Accurate prediction of thermodynamic properties is pivotal in chemical engineering for optimizing process efficiency and sustainability. Physical group-contribution (GC) methods are widely employed for this purpose but suffer from historically grown, incomplete parameterizations, limiting their applicability and accuracy. In this work, we overcome these limitations by combining GC with matrix completion methods (MCM) from machine learning. We use the novel approach to predict a complete set of pair-interaction parameters for the most successful GC method: UNIFAC, the workhorse for predicting activity coefficients in liquid mixtures. The resulting new method, UNIFAC 2.0, is trained and validated on more than 224,000 experimental data points, showcasing significantly enhanced prediction accuracy (e.g., nearly halving the mean squared error) and increased scope by eliminating gaps in the original model's parameter table. Moreover, the generic nature of the approach facilitates updating the method with new data or tailoring it to specific applications.

Figures (6)

• Figure 1: Comparison of UNIFAC 1.0 and UNIFAC 2.0. UNIFAC 1.0 relies on sequential parameter fitting guided by intuition, whereas UNIFAC 2.0 integrates a matrix completion method (MCM) for predicting pair-interaction parameters into the UNIFAC framework.

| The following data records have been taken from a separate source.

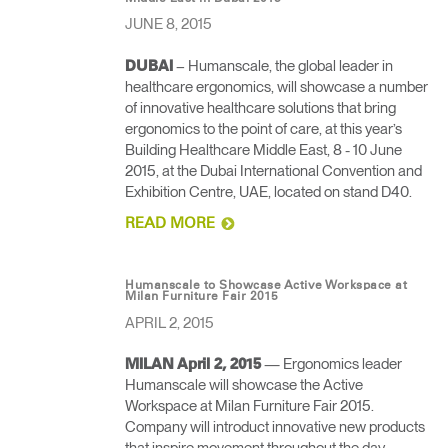
JUNE 8, 2015
– Humanscale, the global leader in
DUBAI
healthcare ergonomics, will showcase a number
of innovative healthcare solutions that bring
ergonomics to the point of care, at this year’s
Building Healthcare Middle East, 8 - 10 June
2015, at the Dubai International Convention and
Exhibition Centre, UAE, located on stand D40.
READ MORE
Humanscale to Showcase Active Workspace at
Milan Furniture Fair 2015
APRIL 2, 2015
— Ergonomics leader
MILAN April 2, 2015
Humanscale will showcase the Active
Workspace at Milan Furniture Fair 2015.
Company will introduct innovative new products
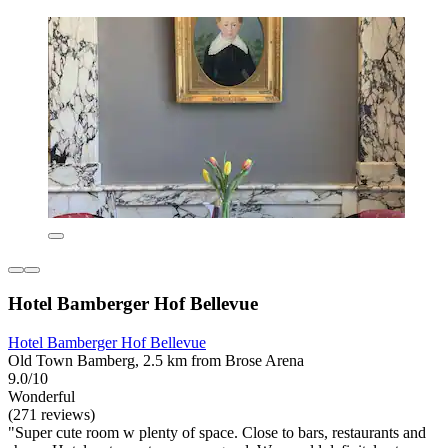
Hotel Bamberger Hof Bellevue
Hotel Bamberger Hof Bellevue
Old Town Bamberg, 2.5 km from Brose Arena
9.0/10
Wonderful
(271 reviews)
"Super cute room w plenty of space. Close to bars, restaurants and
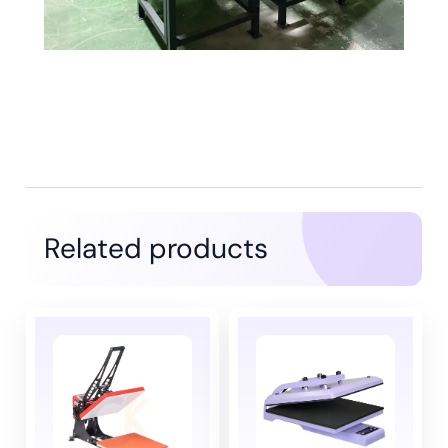
Related products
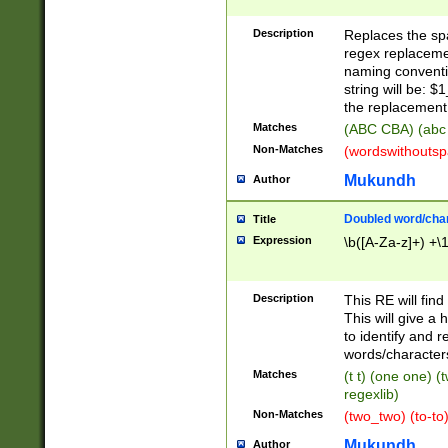
Description
Replaces the spa
regex replacemen
naming conventi
string will be: $
the replacement 
Matches
(ABC CBA) (abc
Non-Matches
(wordswithouts
Mukundh
Author
Doubled word/chara
Title
Expression
\b([A-Za-z]+) +\
Description
This RE will fin
This will give a
to identify and 
words/character
Matches
(t t) (one one) (
regexlib)
Non-Matches
(two_two) (to-to)
Mukundh
Author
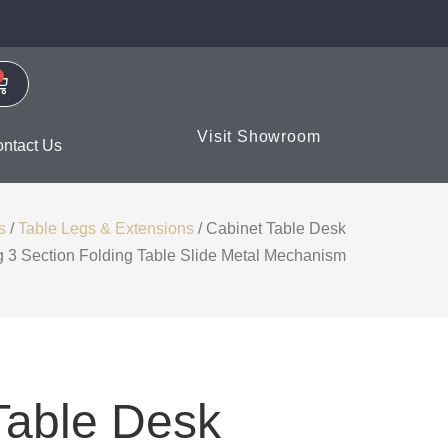
Visit Showroom
ntact Us
s
/
Table Legs & Extensions
/ Cabinet Table Desk
g 3 Section Folding Table Slide Metal Mechanism
Table Desk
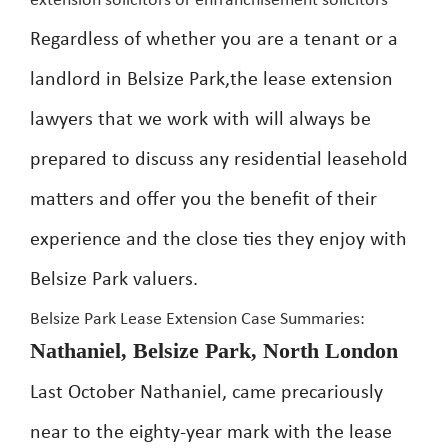
extension solicitors or enfranchisement solicitors
Regardless of whether you are a tenant or a
landlord in Belsize Park,the lease extension
lawyers that we work with will always be
prepared to discuss any residential leasehold
matters and offer you the benefit of their
experience and the close ties they enjoy with
Belsize Park valuers.
Belsize Park Lease Extension Case Summaries:
Nathaniel, Belsize Park, North London
Last October Nathaniel, came precariously
near to the eighty-year mark with the lease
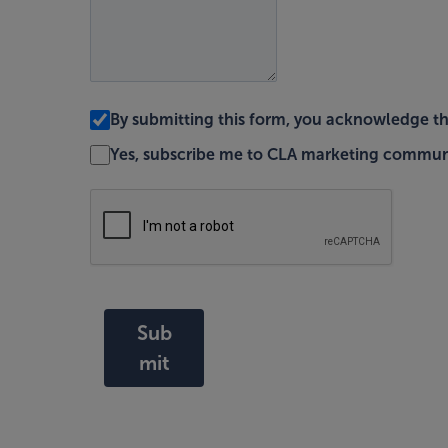
By submitting this form, you acknowledge t
Yes, subscribe me to CLA marketing commun
Sub
mit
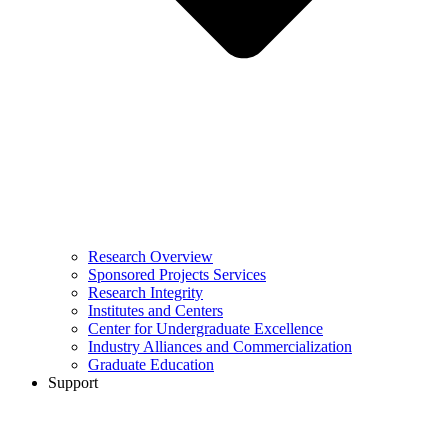
Research Overview
Sponsored Projects Services
Research Integrity
Institutes and Centers
Center for Undergraduate Excellence
Industry Alliances and Commercialization
Graduate Education
Support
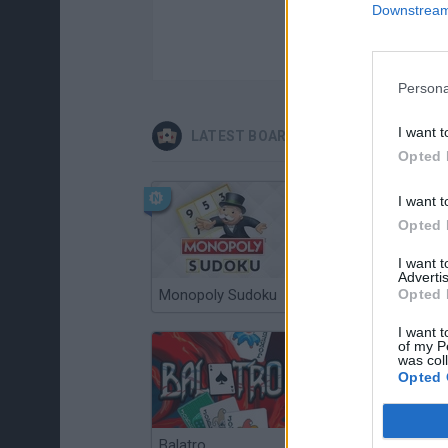
Downstream 
Persona
I want t
LATEST BOARD GAMES
Opted 
I want t
Opted 
I want 
Advertis
Monopoly Sudoku
Opted 
Catjong Purrfect Empire
I want t
of my P
was col
Opted 
Balatro
Prince Chazz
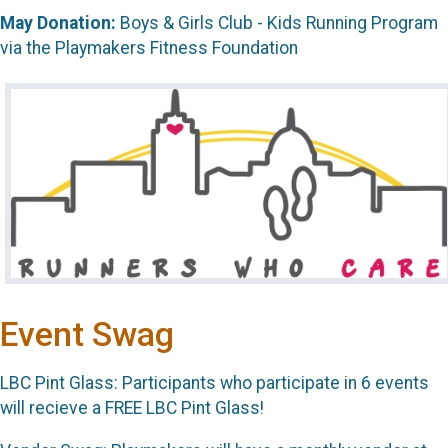
May Donation:
Boys & Girls Club - Kids Running Program
via the Playmakers Fitness Foundation
Event Swag
LBC Pint Glass: Participants who participate in 6 events
will recieve a FREE LBC Pint Glass!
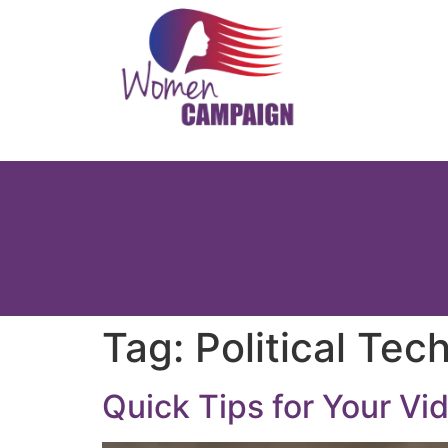
Tag:
Political Tec
Quick Tips for Your Vi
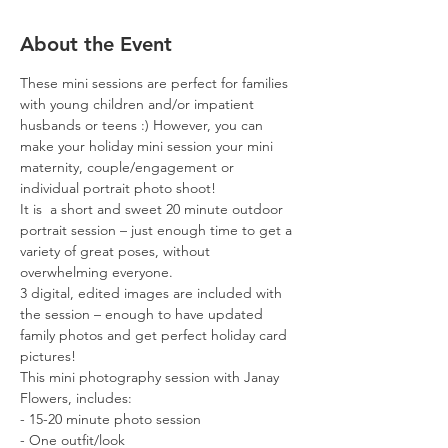
About the Event
These mini sessions are perfect for families 
with young children and/or impatient 
husbands or teens :) However, you can 
make your holiday mini session your mini 
maternity, couple/engagement or 
individual portrait photo shoot!
It is  a short and sweet 20 minute outdoor 
portrait session – just enough time to get a 
variety of great poses, without 
overwhelming everyone.
3 digital, edited images are included with 
the session – enough to have updated 
family photos and get perfect holiday card 
pictures!
This mini photography session with Janay 
Flowers, includes:
- 15-20 minute photo session
- One outfit/look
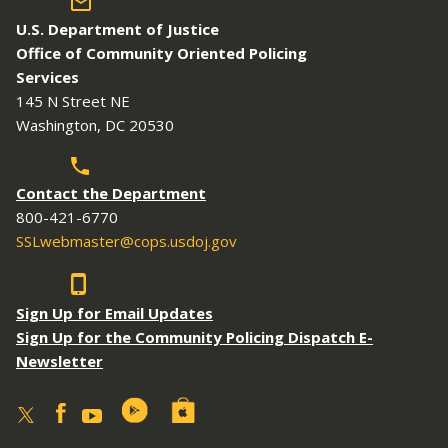
U.S. Department of Justice
Office of Community Oriented Policing
Services
145 N Street NE
Washington, DC 20530
Contact the Department
800-421-6770
SSLwebmaster@cops.usdoj.gov
Sign Up for Email Updates
Sign Up for the Community Policing Dispatch E-
Newsletter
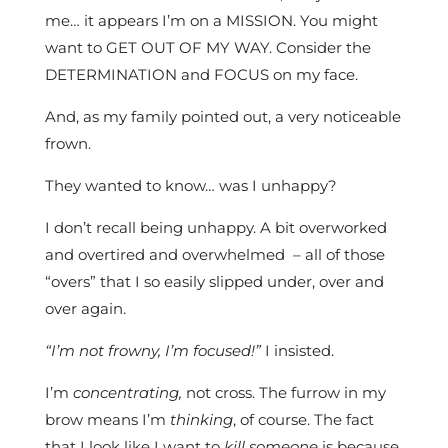
me… it appears I’m on a MISSION. You might
want to GET OUT OF MY WAY. Consider the
DETERMINATION and FOCUS on my face.
And, as my family pointed out, a very noticeable
frown.
They wanted to know… was I unhappy?
I don’t recall being unhappy. A bit overworked
and overtired and overwhelmed – all of those
“overs” that I so easily slipped under, over and
over again.
“I’m not frowny, I’m focused!”
I insisted.
I’m
concentrating,
not cross. The furrow in my
brow means I’m
thinking
, of course. The fact
that I look like I want to
kill someone
is because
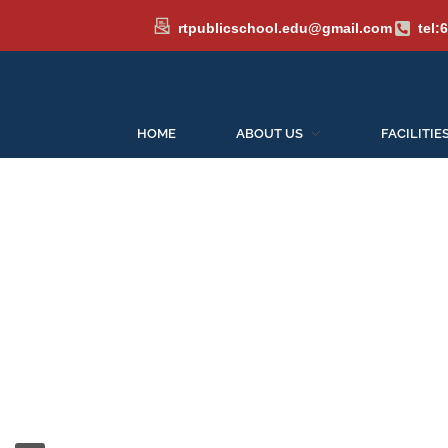
rtpublicschool.edu@gmail.com
tel:
Admission
HOME
ABOUT US
FACILITIE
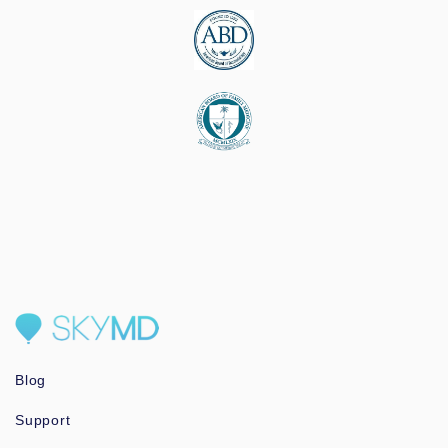
Blog
Support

UNIFAC 2.0 is trained end-to-end on experimental logarithmic activity coefficients ($\ln\gamma_i$) derived from binary vapor-liquid equilibrium (VLE) data. After training, the completed pair-interaction parameter matrix facilitates accurate predictions of phase diagrams for a wide range of binary or multi-component mixtures.
• Figure 2: Comparison of results for $\ln\gamma_i$ with UNIFAC 1.0 and UNIFAC 2.0 for different data sets: the "UNIFAC 1.0 horizon" comprises 210,767 data points for 15,758 binary mixtures, while an additional 13,795 experimental data points for 2,957 binary mixtures can only be predicted with UNIFAC 2.0 ("UNIFAC 2.0 only"). (a) Mean absolute error (MAE) and mean squared error (MSE) of the model predictions. Error bars denote standard errors of the means. (b) Histogram of the number of binary mixtures $N_\text{mix}$ that can be predicted with an MAE in a certain interval. The MAE range shown in panel (b) comprises 98.8% (UNIFAC 1.0) and 99.4% (UNIFAC 2.0) of all mixtures.
• Figure 3: Prediction of isothermal vapor–liquid phase diagrams for binary mixtures with UNIFAC 2.0 (lines) and comparison to experimental data from the DDB (symbols). Blue: bubble point curves. Orange: dew point curves.
• Figure 4: Prediction of isothermal vapor-liquid phase diagrams for ternary mixtures with UNIFAC 2.0 (pred) and comparison to experimental data (exp) from the DDB. The temperature and the composition of the liquid phase were specified, and the composition of the corresponding vapor phase in equilibrium was predicted. Solid lines are experimental conodes, dashed lines are predicted conodes.
• Figure 5: Mean absolute error (MAE) and mean squared error (MSE) of the predicted $\ln\gamma_i$ of mixtures containing unobserved components with UNIFAC 2.0 (pred). For comparison, the results of UNIFAC 2.0 trained on all experimental data and UNIFAC 1.0 are also shown (fit). The "UNIFAC 1.0 horizon" comprises 25,998 data points for 2,202 binary mixtures, while an additional 1,289 experimental data points for 401 binary mixtures can only be predicted by UNIFAC 2.0 ("UNIFAC 2.0 only"). Error bars denote standard errors of the means.